Wednesday 15 April 2015


Most of us are guilty of skipping our workout sessions for short/long periods of time, not really understanding what this does to the body.
While this break might not seem like a big deal, the physical effects on our bodies are terrible.
Find out top fitness experts, Stephanie Dietz, a studio director and “cycologist” and Sam Karl, an instructor at Barry’s Bootcamp, have to say about what happens when we avoid workouts for as short as two weeks.
  1. Your body is already changing after three days- According toDietz, muscle mass will start to decrease as “fibers lose their fat-burning capabilities,” and in turn, you’ll lose strength. While you can’t see the process happening, the “slow and fast-twitch endurance muscle fibers” (necessary for strenuous and efficient exercise) become more “easily fatigued muscle fiber types.” Dietz says the muscles we use every day, like our hamstrings, lose tone at a slower pace than another small, less-used muscle group, like your ab muscles.

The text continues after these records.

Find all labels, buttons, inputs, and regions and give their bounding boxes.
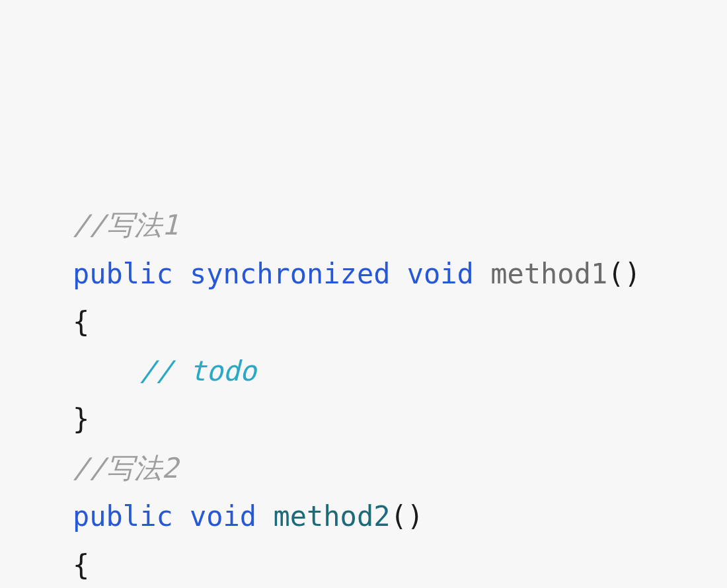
parentheses: () xyxy=(390,500,424,533)
code-line-3: { xyxy=(73,298,727,347)
code-line-7: public void method2() xyxy=(73,492,727,541)
keyword-void: void xyxy=(190,500,256,533)
code-line-1: //写法1 xyxy=(73,201,727,250)
method-name: method2 xyxy=(273,500,390,533)
parentheses: () xyxy=(607,258,641,290)
todo-comment: // todo xyxy=(139,355,256,387)
keyword-public: public xyxy=(73,258,173,290)
code-line-2: public synchronized void method1() xyxy=(73,250,727,299)
open-brace: { xyxy=(73,549,89,581)
open-brace: { xyxy=(73,306,89,338)
keyword-void: void xyxy=(407,258,474,290)
code-line-8: { xyxy=(73,541,727,589)
close-brace: } xyxy=(73,403,89,435)
code-line-6: //写法2 xyxy=(73,444,727,493)
comment: //写法1 xyxy=(73,209,178,241)
keyword-public: public xyxy=(73,500,173,533)
code-line-5: } xyxy=(73,395,727,444)
keyword-synchronized: synchronized xyxy=(190,258,390,290)
method-name: method1 xyxy=(490,258,607,290)
code-line-4: // todo xyxy=(73,347,727,396)
code-block: //写法1public synchronized void method1(){… xyxy=(73,201,727,588)
comment: //写法2 xyxy=(73,452,178,484)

  2. You’ll need to work extra hard to gain what you’re losing- Dietzsays fitness level and muscle strength take “double the amount of time you took off” in order to return to what they once were. However, Sam Karl believes a break isn’t always a bad thing, as long as you’re not too indulgent, saying, "if you take two weeks off and keep your protein intake high, you could come back even stronger."

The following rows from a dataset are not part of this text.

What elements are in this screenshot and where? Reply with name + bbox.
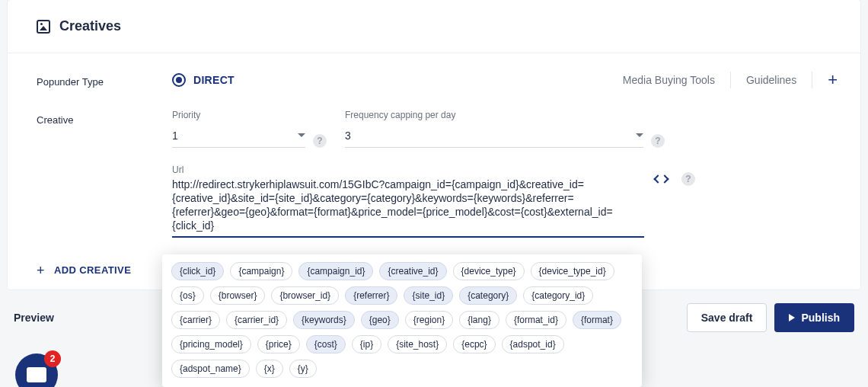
divider bbox=[812, 72, 812, 88]
help-icon[interactable]: ? bbox=[313, 134, 327, 148]
chevron-down-icon bbox=[298, 133, 305, 137]
publish-button[interactable]: Publish bbox=[774, 303, 854, 332]
macro-token[interactable]: {os} bbox=[171, 286, 204, 305]
panel-header: Creatives bbox=[8, 0, 860, 53]
frequency-value: 3 bbox=[345, 130, 351, 142]
help-icon[interactable]: ? bbox=[651, 134, 665, 148]
plus-icon: + bbox=[37, 264, 45, 277]
notification-badge: 2 bbox=[44, 350, 61, 367]
add-creative-button[interactable]: + ADD CREATIVE bbox=[8, 250, 131, 282]
macro-token[interactable]: {x} bbox=[256, 360, 283, 378]
code-icon[interactable] bbox=[655, 176, 668, 182]
creative-row: Creative Priority 1 ? bbox=[37, 110, 838, 241]
media-buying-tools-link[interactable]: Media Buying Tools bbox=[623, 74, 715, 86]
macro-token[interactable]: {site_id} bbox=[404, 286, 453, 305]
popunder-type-value: DIRECT bbox=[193, 74, 235, 86]
macro-token[interactable]: {creative_id} bbox=[379, 262, 446, 280]
save-draft-button[interactable]: Save draft bbox=[687, 303, 767, 332]
priority-select[interactable]: 1 bbox=[172, 123, 305, 148]
guidelines-link[interactable]: Guidelines bbox=[746, 74, 796, 86]
macro-token[interactable]: {click_id} bbox=[171, 262, 224, 280]
section-title: Creatives bbox=[59, 18, 121, 34]
creative-label: Creative bbox=[37, 110, 172, 126]
priority-field: Priority 1 bbox=[172, 110, 305, 148]
macro-token-popover: {click_id}{campaign}{campaign_id}{creati… bbox=[162, 254, 642, 387]
macro-token[interactable]: {campaign_id} bbox=[298, 262, 373, 280]
macro-token[interactable]: {region} bbox=[405, 311, 453, 329]
creatives-panel: Creatives Popunder Type DIRECT Media Buy… bbox=[8, 0, 860, 289]
macro-token[interactable]: {carrier} bbox=[171, 311, 220, 329]
macro-token[interactable]: {format_id} bbox=[506, 311, 566, 329]
popunder-type-row: Popunder Type DIRECT Media Buying Tools … bbox=[37, 72, 838, 88]
preview-label: Preview bbox=[14, 312, 54, 324]
macro-token[interactable]: {site_host} bbox=[388, 335, 447, 353]
help-icon[interactable]: ? bbox=[681, 172, 695, 186]
macro-token[interactable]: {y} bbox=[289, 360, 317, 378]
macro-token[interactable]: {carrier_id} bbox=[226, 311, 287, 329]
add-icon[interactable]: + bbox=[828, 72, 838, 88]
chevron-down-icon bbox=[636, 133, 643, 137]
macro-token[interactable]: {referrer} bbox=[345, 286, 397, 305]
macro-token[interactable]: {lang} bbox=[459, 311, 499, 329]
chat-icon bbox=[27, 367, 46, 382]
chat-widget[interactable]: 2 bbox=[15, 353, 58, 387]
frequency-label: Frequency capping per day bbox=[345, 110, 643, 120]
priority-label: Priority bbox=[172, 110, 305, 120]
publish-label: Publish bbox=[801, 312, 840, 324]
popunder-type-radio[interactable] bbox=[172, 73, 186, 87]
play-icon bbox=[789, 314, 795, 321]
macro-token[interactable]: {price} bbox=[257, 335, 300, 353]
macro-token[interactable]: {adspot_name} bbox=[171, 360, 250, 378]
macro-token[interactable]: {keywords} bbox=[293, 311, 355, 329]
macro-token[interactable]: {ecpc} bbox=[453, 335, 495, 353]
frequency-capping-field: Frequency capping per day 3 bbox=[345, 110, 643, 148]
macro-token[interactable]: {category} bbox=[459, 286, 517, 305]
macro-token[interactable]: {category_id} bbox=[523, 286, 593, 305]
frequency-select[interactable]: 3 bbox=[345, 123, 643, 148]
macro-token[interactable]: {geo} bbox=[361, 311, 399, 329]
url-field: Url bbox=[172, 165, 644, 241]
macro-token[interactable]: {ip} bbox=[352, 335, 381, 353]
macro-token[interactable]: {pricing_model} bbox=[171, 335, 251, 353]
macro-token[interactable]: {campaign} bbox=[230, 262, 292, 280]
macro-token[interactable]: {adspot_id} bbox=[502, 335, 564, 353]
creatives-icon bbox=[37, 20, 50, 34]
macro-token[interactable]: {browser} bbox=[210, 286, 266, 305]
macro-token[interactable]: {cost} bbox=[306, 335, 346, 353]
save-draft-label: Save draft bbox=[701, 312, 753, 324]
divider bbox=[730, 72, 731, 88]
popunder-type-label: Popunder Type bbox=[37, 72, 172, 88]
url-label: Url bbox=[172, 165, 644, 175]
priority-value: 1 bbox=[172, 130, 178, 142]
macro-token[interactable]: {format} bbox=[573, 311, 621, 329]
macro-token[interactable]: {device_type} bbox=[453, 262, 525, 280]
url-input[interactable] bbox=[172, 178, 644, 238]
macro-token[interactable]: {browser_id} bbox=[271, 286, 339, 305]
add-creative-label: ADD CREATIVE bbox=[54, 264, 131, 276]
macro-token[interactable]: {device_type_id} bbox=[531, 262, 614, 280]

  3. Cravings get stronger- According to Dietz, cravings for “comfort foods” — usually high in fats and carbohydrates — are a result of a lack of positive influence on “mood, energy and stamina” you get from exercise. "When you didn’t just kill yourself for 45 minutes on a bike, you’re more likely to “seek convenient, fast and less healthy food options.” Karl says sticking to the same nutrition routine will actually “help you maintain the muscle it took you so long to build.”

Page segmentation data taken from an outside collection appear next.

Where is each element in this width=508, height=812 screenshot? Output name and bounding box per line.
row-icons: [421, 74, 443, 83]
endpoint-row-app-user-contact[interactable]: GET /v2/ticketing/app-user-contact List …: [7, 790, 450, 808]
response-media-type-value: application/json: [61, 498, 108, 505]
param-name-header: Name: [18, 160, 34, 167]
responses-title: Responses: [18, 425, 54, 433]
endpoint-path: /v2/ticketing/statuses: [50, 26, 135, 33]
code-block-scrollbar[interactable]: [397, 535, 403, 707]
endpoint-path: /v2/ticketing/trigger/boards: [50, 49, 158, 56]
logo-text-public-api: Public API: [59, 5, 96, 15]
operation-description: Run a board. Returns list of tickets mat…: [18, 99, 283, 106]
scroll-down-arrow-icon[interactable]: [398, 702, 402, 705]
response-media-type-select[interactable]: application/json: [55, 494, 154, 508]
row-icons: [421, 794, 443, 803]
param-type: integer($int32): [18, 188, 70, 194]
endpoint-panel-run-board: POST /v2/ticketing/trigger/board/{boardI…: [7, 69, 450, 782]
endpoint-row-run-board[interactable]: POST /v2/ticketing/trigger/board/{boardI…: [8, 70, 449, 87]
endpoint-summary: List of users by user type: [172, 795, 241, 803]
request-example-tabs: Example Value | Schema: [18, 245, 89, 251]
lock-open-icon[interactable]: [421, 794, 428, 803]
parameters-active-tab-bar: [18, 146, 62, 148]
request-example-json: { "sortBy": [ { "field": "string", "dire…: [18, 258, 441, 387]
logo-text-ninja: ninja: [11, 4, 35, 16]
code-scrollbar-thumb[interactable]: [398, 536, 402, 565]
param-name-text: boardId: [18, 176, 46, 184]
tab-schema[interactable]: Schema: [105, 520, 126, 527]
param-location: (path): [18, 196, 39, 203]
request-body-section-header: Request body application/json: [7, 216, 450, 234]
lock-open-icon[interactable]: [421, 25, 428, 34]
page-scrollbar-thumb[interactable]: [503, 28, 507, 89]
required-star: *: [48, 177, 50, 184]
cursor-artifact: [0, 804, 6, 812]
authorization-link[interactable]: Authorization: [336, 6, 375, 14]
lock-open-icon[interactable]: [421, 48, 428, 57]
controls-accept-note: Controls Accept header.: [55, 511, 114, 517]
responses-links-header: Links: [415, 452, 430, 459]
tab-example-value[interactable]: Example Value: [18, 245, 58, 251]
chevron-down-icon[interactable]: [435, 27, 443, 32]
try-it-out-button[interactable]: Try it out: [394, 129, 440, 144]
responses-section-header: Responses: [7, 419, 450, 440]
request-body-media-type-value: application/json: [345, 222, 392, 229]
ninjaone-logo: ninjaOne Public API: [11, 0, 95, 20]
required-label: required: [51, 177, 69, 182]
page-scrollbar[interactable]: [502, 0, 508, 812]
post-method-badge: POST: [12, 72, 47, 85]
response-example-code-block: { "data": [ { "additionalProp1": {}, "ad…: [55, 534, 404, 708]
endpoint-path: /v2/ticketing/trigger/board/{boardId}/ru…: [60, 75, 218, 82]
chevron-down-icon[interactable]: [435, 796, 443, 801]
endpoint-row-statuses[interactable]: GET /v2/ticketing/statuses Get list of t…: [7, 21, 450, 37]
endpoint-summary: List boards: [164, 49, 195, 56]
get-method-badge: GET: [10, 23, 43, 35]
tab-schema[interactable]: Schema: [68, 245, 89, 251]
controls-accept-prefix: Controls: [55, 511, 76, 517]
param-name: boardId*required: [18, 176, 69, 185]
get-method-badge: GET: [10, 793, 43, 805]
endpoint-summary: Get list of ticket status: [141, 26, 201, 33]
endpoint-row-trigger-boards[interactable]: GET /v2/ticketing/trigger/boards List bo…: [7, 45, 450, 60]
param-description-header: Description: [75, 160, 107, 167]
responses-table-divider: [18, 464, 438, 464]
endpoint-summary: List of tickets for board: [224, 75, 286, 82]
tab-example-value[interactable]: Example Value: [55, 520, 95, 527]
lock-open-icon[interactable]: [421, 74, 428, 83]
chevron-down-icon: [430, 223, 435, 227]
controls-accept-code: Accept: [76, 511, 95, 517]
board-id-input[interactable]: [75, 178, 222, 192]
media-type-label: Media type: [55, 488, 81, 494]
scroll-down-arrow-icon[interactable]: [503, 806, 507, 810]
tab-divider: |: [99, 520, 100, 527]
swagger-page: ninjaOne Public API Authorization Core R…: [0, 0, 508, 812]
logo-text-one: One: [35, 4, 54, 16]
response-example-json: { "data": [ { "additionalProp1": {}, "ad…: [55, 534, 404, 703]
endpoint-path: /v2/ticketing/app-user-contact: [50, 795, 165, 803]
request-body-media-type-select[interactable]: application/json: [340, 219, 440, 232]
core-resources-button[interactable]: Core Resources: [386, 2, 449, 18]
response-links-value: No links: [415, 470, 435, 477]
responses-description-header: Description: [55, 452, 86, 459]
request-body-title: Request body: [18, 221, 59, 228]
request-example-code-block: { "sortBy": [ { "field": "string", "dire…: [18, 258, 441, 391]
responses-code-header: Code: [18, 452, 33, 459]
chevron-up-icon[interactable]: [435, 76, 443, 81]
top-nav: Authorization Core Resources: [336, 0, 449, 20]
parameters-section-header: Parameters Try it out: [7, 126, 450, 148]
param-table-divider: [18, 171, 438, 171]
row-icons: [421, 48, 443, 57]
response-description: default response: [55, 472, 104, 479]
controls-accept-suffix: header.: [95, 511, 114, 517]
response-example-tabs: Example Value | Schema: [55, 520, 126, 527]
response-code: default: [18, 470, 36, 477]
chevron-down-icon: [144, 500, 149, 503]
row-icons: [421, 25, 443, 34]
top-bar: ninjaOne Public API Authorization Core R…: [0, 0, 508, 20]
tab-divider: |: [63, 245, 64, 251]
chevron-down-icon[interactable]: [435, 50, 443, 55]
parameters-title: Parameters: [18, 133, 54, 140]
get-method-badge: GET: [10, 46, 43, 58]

  4. You stress out a lot-  Both Dietz and Karl wholeheartedly agree on this one as exercise releases endorphins, and endorphins make you happy. Even if it’s just been two weeks since you pumped some iron, the lack of “natural release of endorphins” you’re used to could potentially lead to emotional stress, says Dietz. When you work out, Karl says you “release [the] muscle tension… that could be causing stress or anxiety.”
  5. You get insomnia- When you haven’t worked out for a short period of time, Karl points to the “extra nervous energy” as a key factor in making sleep more difficult.
While the above should not scare or make you feel pressured to hit the gym every day, the benefits of regularly-scheduled exercise, and indulging in moderation — should n’t be overlooked.